In seeking a response about the evidence the crime lab had lost, McClatchy provided case numbers and the names of criminal suspects and victims to the command’s public affairs office. The Criminal Investigation Command gave investigators McClatchy’s emails as possible evidence of privacy violations. The suspects’ names were never published and McClatchy isn’t disclosing the sources of the material it obtained.
In an effort to determine how McClatchy got the information, investigators pored over employees’ personal phone records looking for McClatchy’s phone number. About 20 employees were questioned and four reported being contacted by McClatchy, but no one acknowledged giving McClatchy the information.
During his interrogation, Mikko acknowledged speaking to a McClatchy reporter about a retaliation complaint he’d filed against lab management. He said he’d first sought permission from the lab’s attorney.

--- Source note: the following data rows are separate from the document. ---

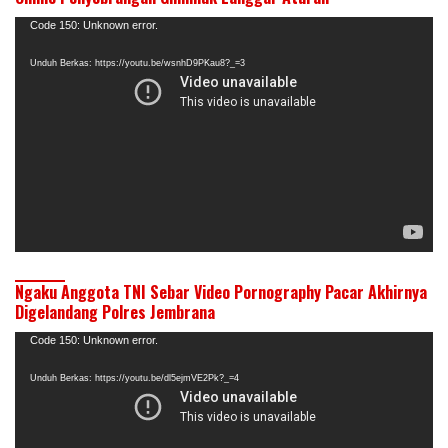
Pemutar
Code 150: Unknown error.
Video
Unduh Berkas: https://youtu.be/wsnhD9PKau8?_=3
Ngaku Anggota TNI Sebar Video Pornography Pacar Akhirnya
Digelandang Polres Jembrana
Pemutar
Code 150: Unknown error.
Video
Unduh Berkas: https://youtu.be/dl5ejmVE2Pk?_=4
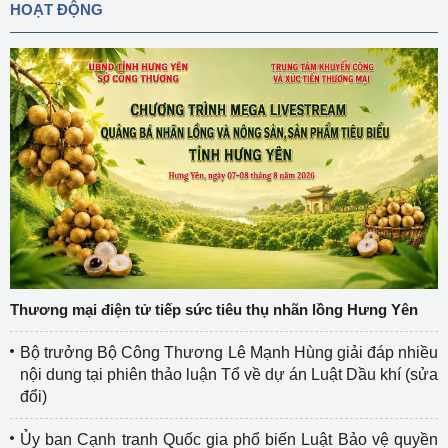
HOẠT ĐỘNG
Thương mại điện tử tiếp sức tiêu thụ nhãn lồng Hưng Yên
Bộ trưởng Bộ Công Thương Lê Mạnh Hùng giải đáp nhiều
nội dung tại phiên thảo luận Tổ về dự án Luật Dầu khí (sửa
đổi)
Ủy ban Cạnh tranh Quốc gia phổ biến Luật Bảo vệ quyền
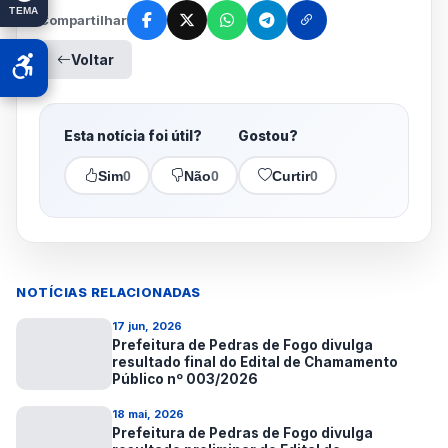
TEMA
Compartilhar
Voltar
Esta notícia foi útil?
Gostou?
Sim
0
Não
0
Curtir
0
NOTÍCIAS RELACIONADAS
17 jun, 2026
Prefeitura de Pedras de Fogo divulga
resultado final do Edital de Chamamento
Público nº 003/2026
18 mai, 2026
Prefeitura de Pedras de Fogo divulga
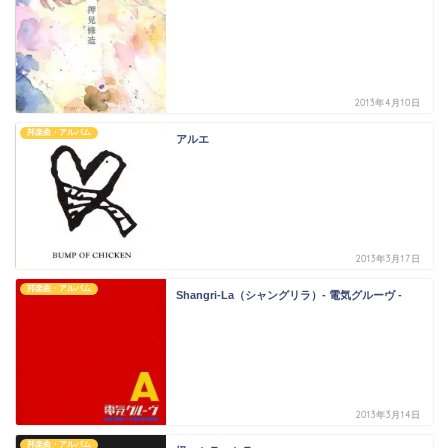
2013年4月10日
邦楽曲・アルバム
アルエ
2013年3月17日
邦楽曲・アルバム
Shangri-La（シャングリラ）- 電気グルーヴ -
2013年3月14日
邦楽曲・アルバム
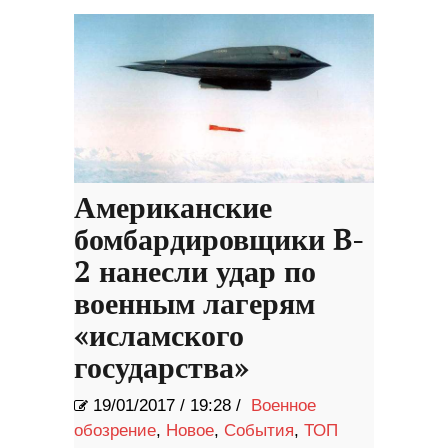
Американские
бомбардировщики B-
2 нанесли удар по
военным лагерям
«исламского
государства»
19/01/2017
/
19:28 /
Военное
обозрение
,
Новое
,
События
,
ТОП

Investigators, however, concluded that he’d violated Army policy by accessing information at the lab for his complaint and by failing to refer the reporter to the command’s public affairs office.
The information about the missing evidence was “likely improperly released” to McClatchy, the investigators said, but they couldn’t determine who’d released it.
Days before being questioned, Mikko had testified in an employee discrimination complaint that a black firearms analyst had filed against lab officials. One of those officials, Richard Tontarski, is the one who later recommended that Mikko be fired. Mikko also had filed his own complaint alleging retaliation for supporting the analyst. Tontarski was one of the managers named in that complaint as well.
In his memo recommending Mikko’s firing, which McClatchy obtained, Tontarski didn’t mention Mikko’s role in the employee disputes but instead emphasized the firearms chief’s contact with McClatchy.
“Your behavior continues to undermine my trust in you and your decision-making ability,” Tontarski wrote in the proposed termination.
Although an administrative law judge concluded late last year that the black employee, A.D. Bell, wasn’t discriminated against, the judge allowed Mikko’s complaint to proceed. In his ruling, the judge also took aim at Tontarski, calling him “an unreliable witness” who claimed “incredible lapses in memory” about events at the lab.
Last week, Mikko asked the Pentagon for whistleblower status, citing the recent threat by Tontarski to fire him and his role as a source in a previous inspector-general inquiry into the lab.